ふらここが春の季語。ぶらんこ、鞦韆(しゅうせん)、秋千、ふらんと、半仙戯なども同意の季語です。
近くの公園では、柔らかくなった日差しの中で、子供が思い切りぶらんこを漕いでいたり、赤ん坊を抱いた母親がゆっくりゆすっていたりするなど、いかにも春らしい光景が見られます。ぶらんこは鞦韆とも言って、もとは中国に流行した遊戯でした。蘇東坡の「春夜」と題した詩からとられて春の季語になりました。公園や校庭などに設けられていますが、昔、農家ではどこの家でも入り口の土間の梁から、荒縄を使ったぶらんこが吊られてありましたね。
この句では。ぶらんこで遊んでいた子供が去った後に、お日様がまるで乗って漕いでいるよ、と詠っています。詩情を感じますね。
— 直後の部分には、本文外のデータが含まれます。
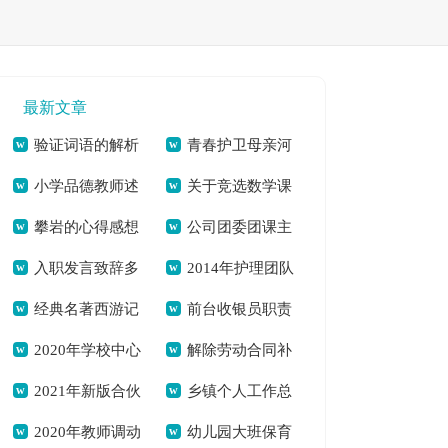
最新文章
验证词语的解析
青春护卫母亲河
小学品德教师述
关于竞选数学课
及近义词[本文共995
争当河小禹[本文共
攀岩的心得感想
公司团委团课主
职[本文共4621字]
代表发言稿[本文共
字]
764字]
入职发言致辞多
2014年护理团队
700字[本文共3026
题活动简报[本文共
1768字]
经典名著西游记
前台收银员职责
篇[本文共3945字]
工作总结[本文共
字]
335字]
2020年学校中心
解除劳动合同补
读后感怎么写[本文
及要求[本文共1020
5551字]
2021年新版合伙
乡镇个人工作总
组理论学习总结[本
偿金[本文共7581字]
共2994字]
字]
2020年教师调动
幼儿园大班保育
经营合同[本文共
结[本文共5833字]
文共2045字]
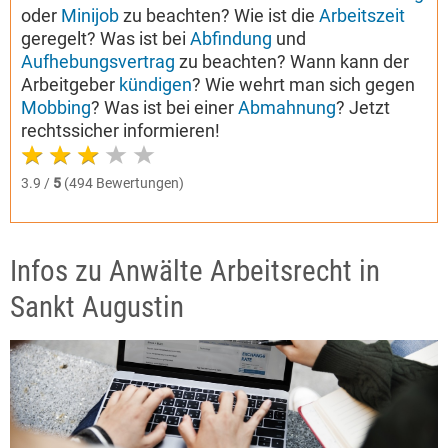
oder
Minijob
zu beachten? Wie ist die
Arbeitszeit
geregelt? Was ist bei
Abfindung
und
Aufhebungsvertrag
zu beachten? Wann kann der
Arbeitgeber
kündigen
? Wie wehrt man sich gegen
Mobbing
? Was ist bei einer
Abmahnung
? Jetzt
rechtssicher informieren!
3.9 /
5
(494 Bewertungen)
Infos zu Anwälte Arbeitsrecht in
Sankt Augustin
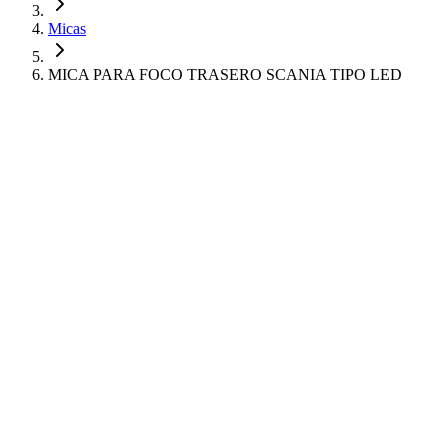
Micas
MICA PARA FOCO TRASERO SCANIA TIPO LED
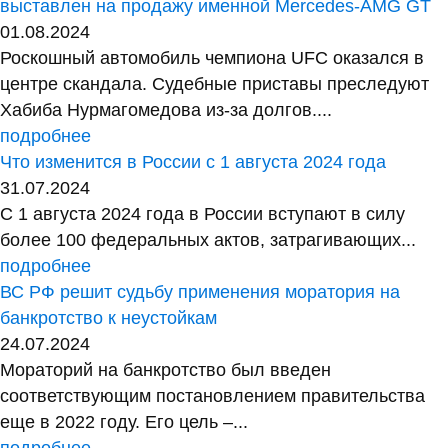
выставлен на продажу именной Mercedes-AMG GT
01.08.2024
Роскошный автомобиль чемпиона UFC оказался в
центре скандала. Судебные приставы преследуют
Хабиба Нурмагомедова из-за долгов....
подробнее
Что изменится в России с 1 августа 2024 года
31.07.2024
С 1 августа 2024 года в России вступают в силу
более 100 федеральных актов, затрагивающих...
подробнее
ВС РФ решит судьбу применения моратория на
банкротство к неустойкам
24.07.2024
Мораторий на банкротство был введен
соответствующим постановлением правительства
еще в 2022 году. Его цель –...
подробнее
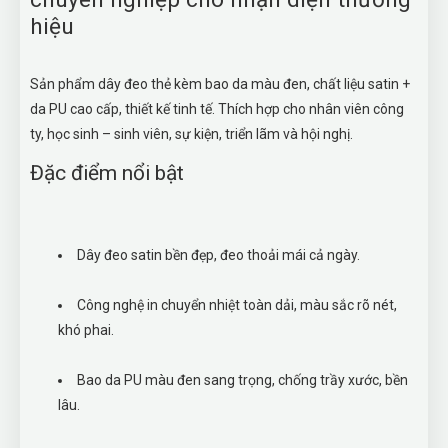
hiệu
Sản phẩm dây đeo thẻ kèm bao da màu đen, chất liệu satin +
da PU cao cấp, thiết kế tinh tế. Thích hợp cho nhân viên công
ty, học sinh – sinh viên, sự kiện, triển lãm và hội nghị.
Đặc điểm nổi bật
Dây đeo satin bền đẹp, đeo thoải mái cả ngày.
Công nghệ in chuyển nhiệt toàn dải, màu sắc rõ nét,
khó phai.
Bao da PU màu đen sang trọng, chống trầy xước, bền
lâu.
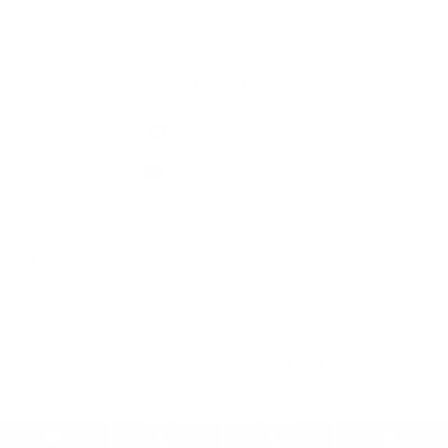
Kontaktné informácie
+421 58 793 19 15
info@kocelovce.sk
využite možnosť získavania aktuálnych informácií s využitím RSS
,
CMS systém (redakčný) systém ECHELON 2,
Mapa stránok
,
web portál
,
webhosting
,
webex.digital, s.r.o.
,
domény
,
registrácia domény
,
spoločnosť webex.digital, s.r.o.
,
technický prevádzkovateľ
Posledná aktualizácia:
05.08.2026
Vytlačiť stránku
|
Vyhlásenie o prístupnosti
Autorské práva
|
Cookies
.
.
.
.
.
.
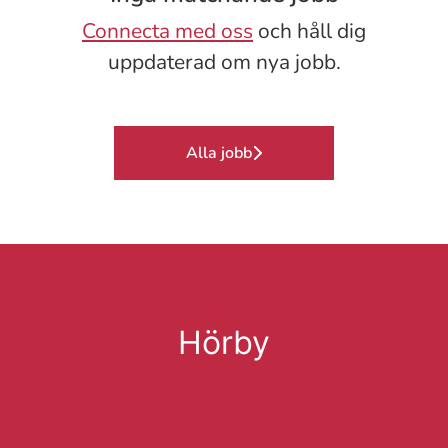
Connecta med oss
och håll dig
uppdaterad om nya jobb.
Alla jobb
Hörby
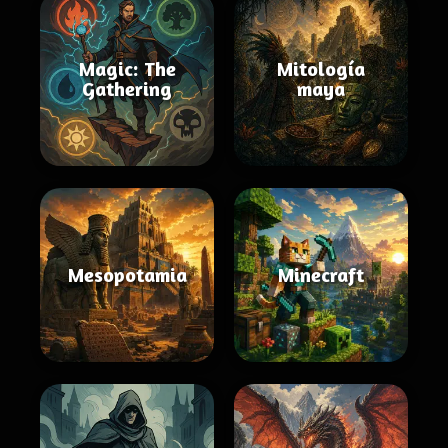
Magic: The
Mitología
Gathering
maya
Mesopotamia
Minecraft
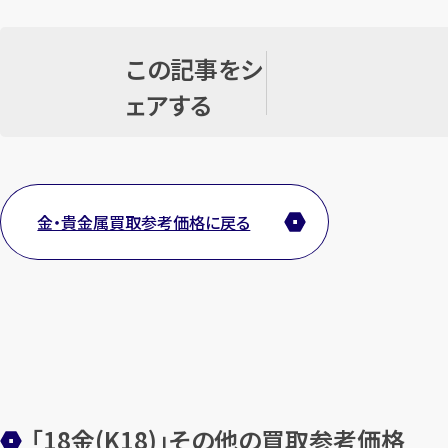
この記事をシ
ェアする
金・貴金属買取参考価格に戻る
「18金(K18)」その他の買取参考価格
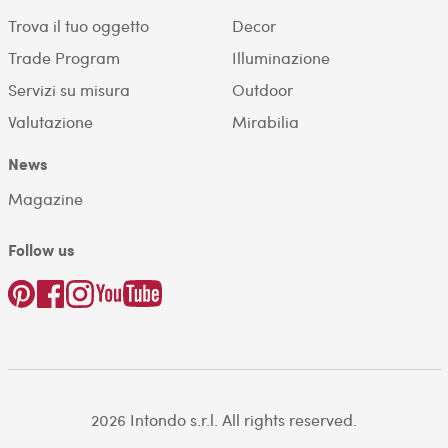
Trova il tuo oggetto
Decor
Trade Program
Illuminazione
Servizi su misura
Outdoor
Valutazione
Mirabilia
News
Magazine
Follow us
2026 Intondo s.r.l. All rights reserved.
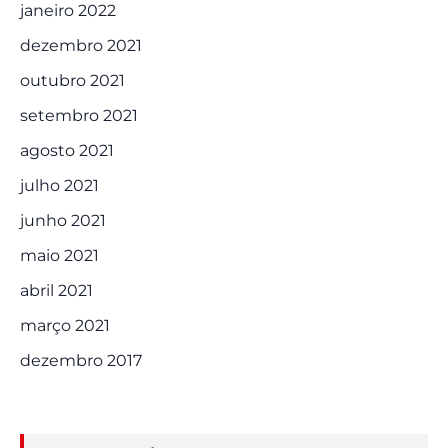
janeiro 2022
dezembro 2021
outubro 2021
setembro 2021
agosto 2021
julho 2021
junho 2021
maio 2021
abril 2021
março 2021
dezembro 2017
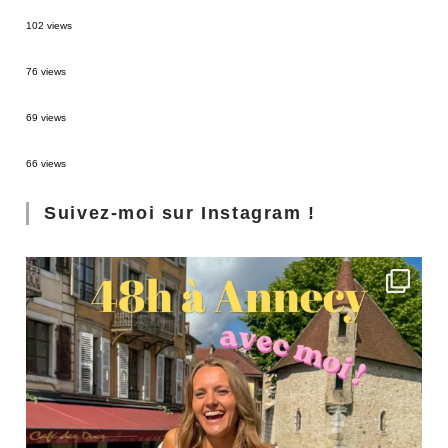
2 semaines en Martinique : itinéraire et conseils
102 views
Sources thermales en Toscane : Terme di Saturnia et Bagni San Filippo
76 views
3 jours à Florence : Mes coups de coeur
69 views
Les Landes : de Biscarrosse à Contis
66 views
Suivez-moi sur Instagram !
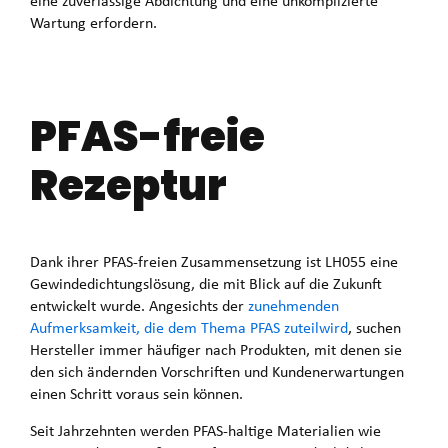
eine zuverlässige Abdichtung und eine unkomplizierte
Wartung erfordern.
PFAS-freie
Rezeptur
Dank ihrer PFAS-freien Zusammensetzung ist LH055 eine
Gewindedichtungslösung, die mit Blick auf die Zukunft
entwickelt wurde. Angesichts der
zunehmenden
Aufmerksamkeit, die dem Thema PFAS zuteilwird
, suchen
Hersteller immer häufiger nach Produkten, mit denen sie
den sich ändernden Vorschriften und Kundenerwartungen
einen Schritt voraus sein können.
Seit Jahrzehnten werden PFAS-haltige Materialien wie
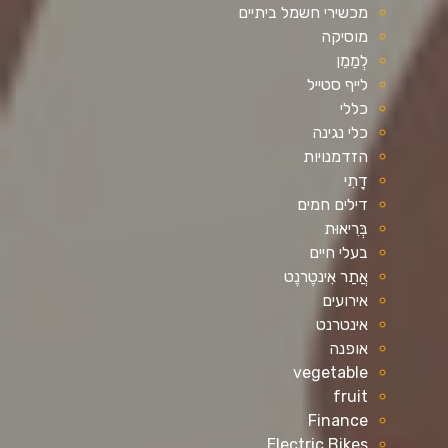
מכשירי חשמל ביתיים
מוסיקה
לְמַמֵן
לייף סטייל
כללי
כלי נגינה
הזדמנויות
דָתִי
דילים חמים
בְּרִיאוּת
בעלי חיים
אֲתַר אִינטֶרנֶט
אירועים
אינטרנט
אופנה
vegetable
fruit
Finance
Electric Bikes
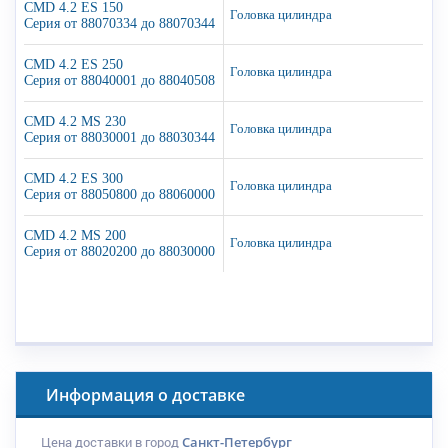
CMD 4.2 ES 150
Головка цилиндра
Серия от 88070334 до 88070344
CMD 4.2 ES 250
Головка цилиндра
Серия от 88040001 до 88040508
CMD 4.2 MS 230
Головка цилиндра
Серия от 88030001 до 88030344
CMD 4.2 ES 300
Головка цилиндра
Серия от 88050800 до 88060000
CMD 4.2 MS 200
Головка цилиндра
Серия от 88020200 до 88030000
Информация о доставке
Цена доставки в город
Санкт-Петербург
作者はやし・しょうの紹介は、2006年8月31日を参照。
(出典:「新版・俳句歳時記第二版」、雄山閣、2003年刊)
・アメリカでは新型コロナウイルスの感染者が54万人に上り、亡くなった人は2万1千人を超えました。トランプ大統領の国家非常事態宣言から1か月、感染の拡大に歯止めがかかりません。中国の習近平国家主席に非難が集中したように、後手後手にまわったトランプの政策に批判が集まり始めていますね。